Norton, Beyer Introduce Bill Prohibiting Federal Police from Refusing to Work with Local Police Over Body Camera Use

Jul 25, 2019
Press Release

WASHINGTON, D.C. – Congresswoman Eleanor Holmes Norton (D-DC) and Congressman Donald S. Beyer (D-VA) announced today that they have introduced the Allowing Body Cameras in Joint Task Forces Act of 2019, which would prohibit the federal government from refusing to work with local police departments that require their officers to wear body cameras. The Washington Post recently reported that federal officials are prohibiting local police from participating in joint federal-local task forces if they wear body cameras, and several police departments have pulled out of these task forces as a result.

This legislation follows a Norton and Beyer bill that would require uniformed federal police officers to wear body cameras and have dashboard cameras in marked police vehicles.  The District of Columbia and Fairfax County both require police officers to wear body cameras and have dashboard cameras in marked police vehicles.

“Although it appears to be an unwritten policy, the Department of Justice’s decision to refuse to work with local police forces that wear body cameras is disturbingly counterproductive in keeping the public safe and is unprofessional,” Norton said.  “The DOJ has determined that 47 percent of police departments in the country wear body cameras.  It is beyond reason that these departments would be prohibited from partnering with federal police simply because of their body camera policy.  The federal government should be encouraging the use of officer body cameras, which help resolve disputes between police and the public, not the opposite.  This bill will increase transparency and accountability, while keeping our federal and local authorities focused on keeping our communities safe.”

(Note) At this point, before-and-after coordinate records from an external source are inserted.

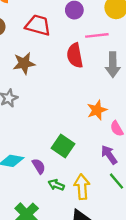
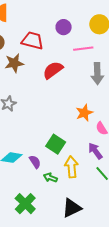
red semicircle: (75, 55) -> (53, 70), moved, turned 65
brown star: (24, 63) -> (14, 63), moved
yellow arrow: (82, 187) -> (72, 167), moved

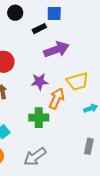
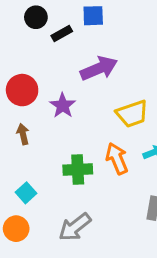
black rectangle: (39, 29) -> (62, 34), moved
purple star: (40, 82) -> (63, 106), moved, turned -30
orange arrow: (57, 99) -> (117, 159), moved, turned -45

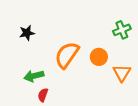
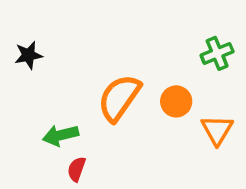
black star: (27, 33) -> (28, 55), moved

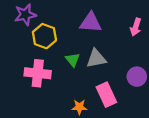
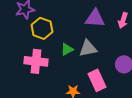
purple triangle: (91, 23) -> (95, 18), moved
green triangle: (73, 60) -> (67, 49), turned 40

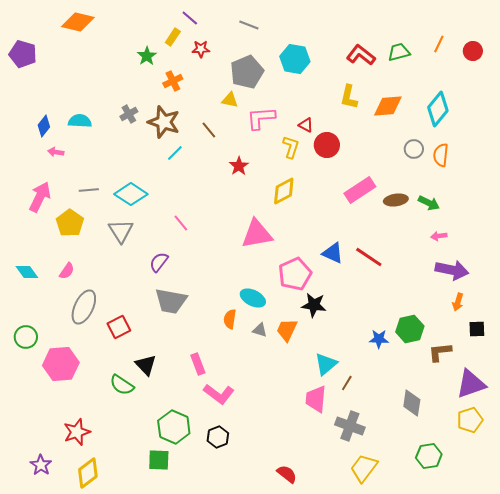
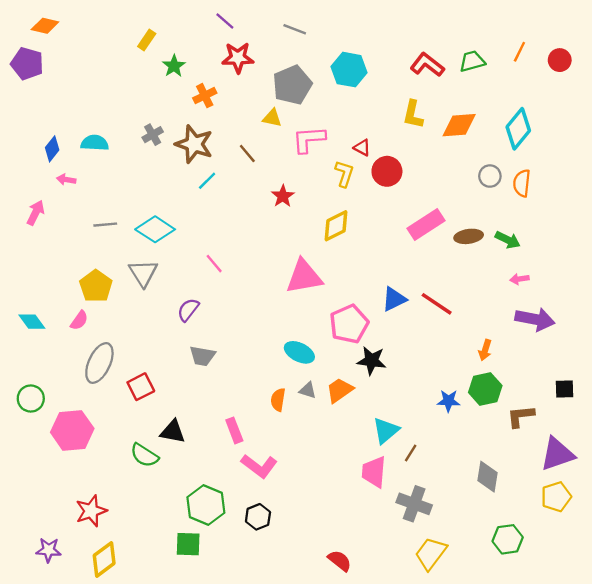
orange diamond: (78, 22) -> (45, 26), moved, size x0.7
yellow rectangle: (173, 37) -> (147, 40), moved
red star: (201, 49) -> (238, 58), size x1.5
pink arrow: (40, 197) -> (35, 213), moved, size x0.7
yellow pentagon: (70, 223) -> (96, 286), moved
blue triangle: (333, 253) -> (394, 299), turned -50
gray trapezoid: (171, 301) -> (202, 356), size x0.7
orange arrow: (458, 302) -> (485, 350), moved
orange semicircle: (230, 319) -> (278, 400), moved
orange trapezoid: (287, 330) -> (340, 390), turned 30
black triangle: (146, 365) -> (173, 432), turned -35
purple star: (41, 465) -> (49, 550), turned -30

“Police departments across the country are adopting body cameras because they promote transparency and trust between officers and the communities they serve,” Beyer said.  “The Justice Department should be leading the way in adopting new technologies and innovations that improve policing and helping to raise standards, but instead these reports show that they are actively hindering efforts to bring accountability to law enforcement.  That is unacceptable and our bill would help to restore federal leadership where it is urgently needed.”